Though the name “Oklahoma” is derived from the native Choctaw language, many today associate it with the lively main title of Rodgers and Hammerstein’s beloved musical. It’s true that you can swing a rope or sit alone and watch a hawk make lazy circles in the sky in Oklahoma, but there are plenty of other things to do in the Sooner State—including an abundance of cultural and urban-based activities.

Renowned for its rich cowboy heritage, present-day Oklahoma City nonetheless has a few surprises up its stiff, buttoned sleeves. Among these are a host of modern museums, botanical gardens, and—perhaps most unexpectedly—a high number of Vietnamese restaurants. Still, the city hasn’t abandoned its roots as a cattle town. The legendary Stockyard City area is home to western-wear shops, a country music venue, and the world’s largest cattle market. Cattlemen’s Steakhouse, the city’s oldest restaurant, sits adjacent to the stockyard and serves fresh, premium steaks all day long.

Trolleys roll down the tree-lined brick streets of Guthrie, where historic Victorian, Craftsman, and Prairie–style houses adjoin charming antique shops and bed-and-breakfasts. The town has memorialized its rich past at local museums such as the Oklahoma Frontier Drugstore Museum, which features an extensive collection of 19th-century pharmaceutical artifacts. The nearby Oklahoma Sports Hall of Fame pays tribute to Sooner athletes and their record-setting accomplishments.

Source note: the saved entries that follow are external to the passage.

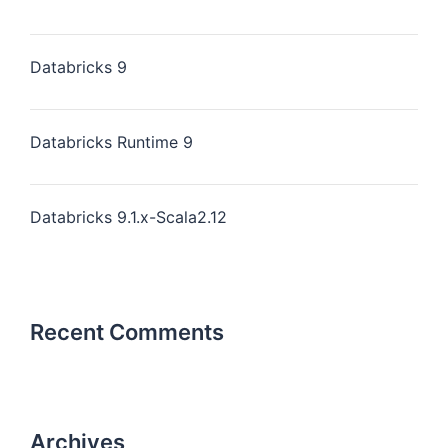
Databricks 9
Databricks Runtime 9
Databricks 9.1.x-Scala2.12
Recent Comments
Archives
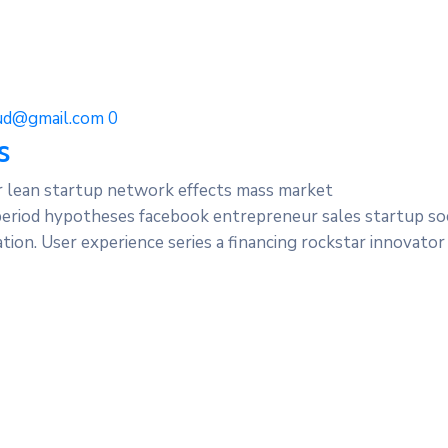
d@gmail.com
0
s
r lean startup network effects mass market
period hypotheses facebook entrepreneur sales startup soc
ion. User experience series a financing rockstar innovator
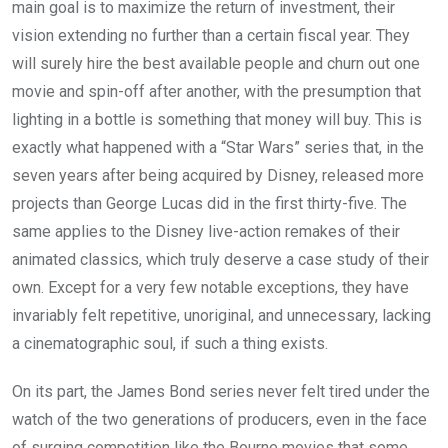
main goal is to maximize the return of investment, their
vision extending no further than a certain fiscal year. They
will surely hire the best available people and churn out one
movie and spin-off after another, with the presumption that
lighting in a bottle is something that money will buy. This is
exactly what happened with a “Star Wars” series that, in the
seven years after being acquired by Disney, released more
projects than George Lucas did in the first thirty-five. The
same applies to the Disney live-action remakes of their
animated classics, which truly deserve a case study of their
own. Except for a very few notable exceptions, they have
invariably felt repetitive, unoriginal, and unnecessary, lacking
a cinematographic soul, if such a thing exists.
On its part, the James Bond series never felt tired under the
watch of the two generations of producers, even in the face
of surging competition like the Bourne movies that some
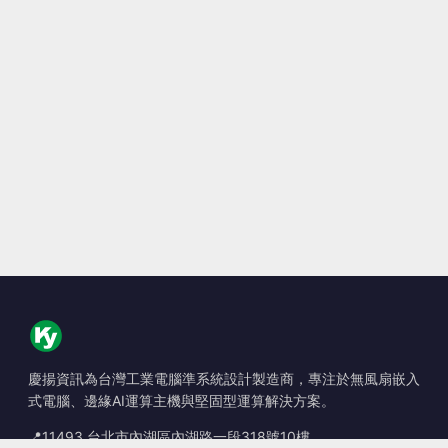
慶揚資訊為台灣工業電腦準系統設計製造商，專注於無風扇嵌入
式電腦、邊緣AI運算主機與堅固型運算解決方案。
📍
11493 台北市內湖區內湖路一段318號10樓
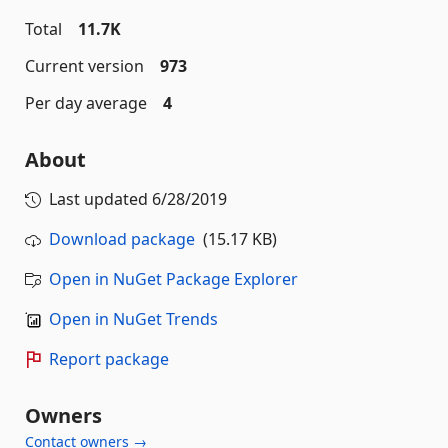
Total
11.7K
Current version
973
Per day average
4
About
Last updated
6/28/2019
Download package
(15.17 KB)
Open in NuGet Package Explorer
Open in NuGet Trends
Report package
Owners
Contact owners →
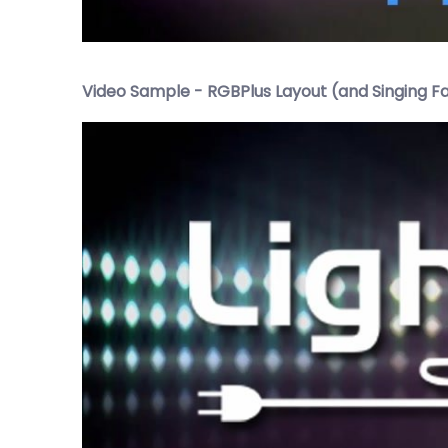
Video Sample - RGBPlus Layout (and Singing F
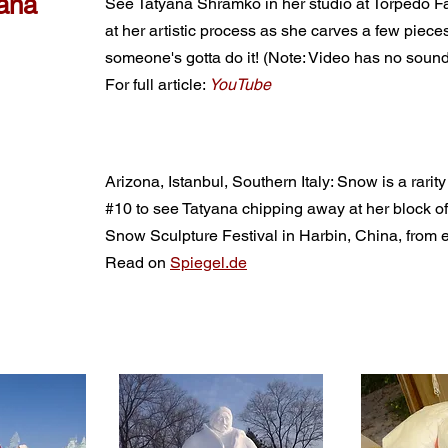
yana
See Tatyana Shramko in her studio at Torpedo Fa
at her artistic process as she carves a few pieces
someone's gotta do it! (Note: Video has no sound
For full article:
YouTube
Arizona, Istanbul, Southern Italy: Snow is a rarity
#10 to see Tatyana chipping away at her block of 
Snow Sculpture Festival in Harbin, China, from 
Read on
Spiegel.de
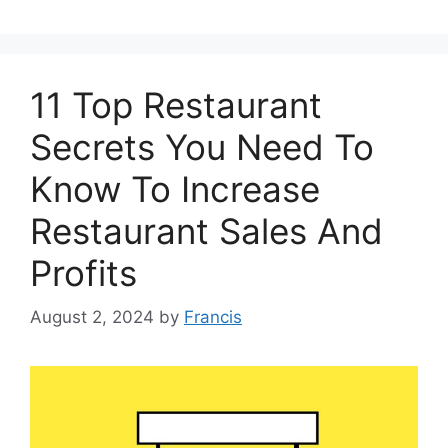
11 Top Restaurant
Secrets You Need To
Know To Increase
Restaurant Sales And
Profits
August 2, 2024
by
Francis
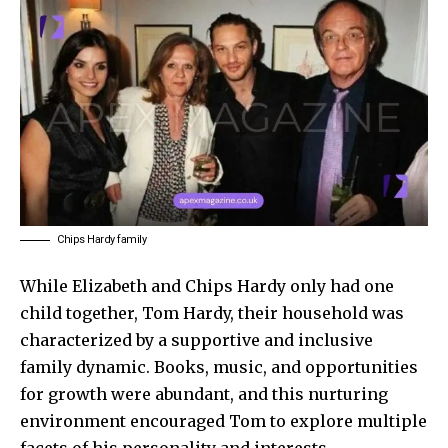
Chips Hardy family
While Elizabeth and Chips Hardy only had one
child together, Tom Hardy, their household was
characterized by a supportive and inclusive
family dynamic. Books, music, and opportunities
for growth were abundant, and this nurturing
environment encouraged Tom to
explore multiple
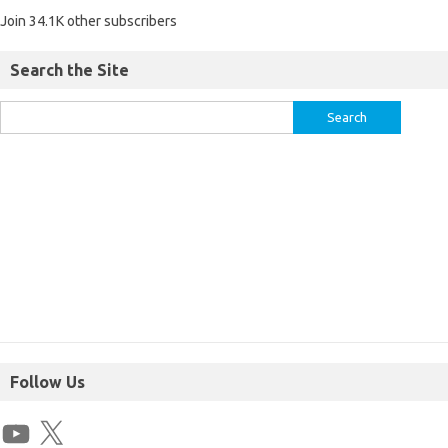
Join 34.1K other subscribers
Search the Site
Follow Us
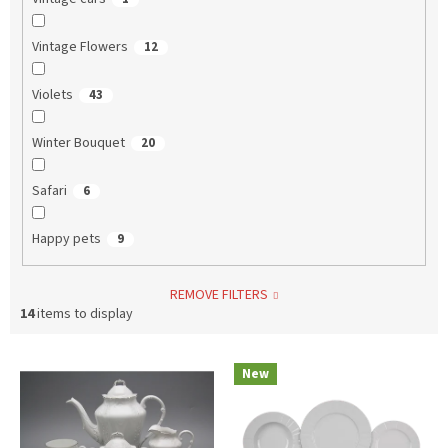
Vintage Flowers
12
Violets
43
Winter Bouquet
20
Safari
6
Happy pets
9
REMOVE FILTERS
14
items to display
L
New
i
s
t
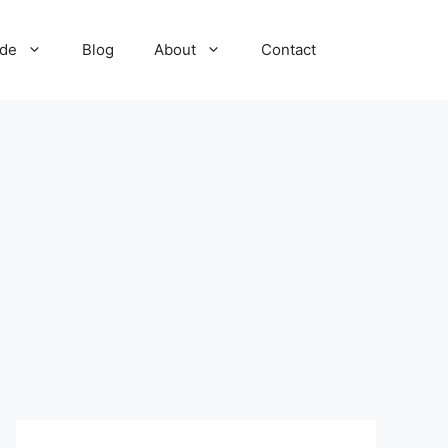
ide
Blog
About
Contact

When face-to-face with a jaguar or howler monkey, it can be hard to remember that you’re right in the middle of the quiet town of Tulsa. Beyond the gates of the expansive Tulsa Zoological Park, you’ll find ornate Art Deco buildings, sprawling parks, and winding bike paths—not to mention exotic wildlife. To delve into the history of the 39 Native American tribes based in Oklahoma, peruse the basketry, pottery, and paintings on display at Tulsa's Philbrook Museum of Art.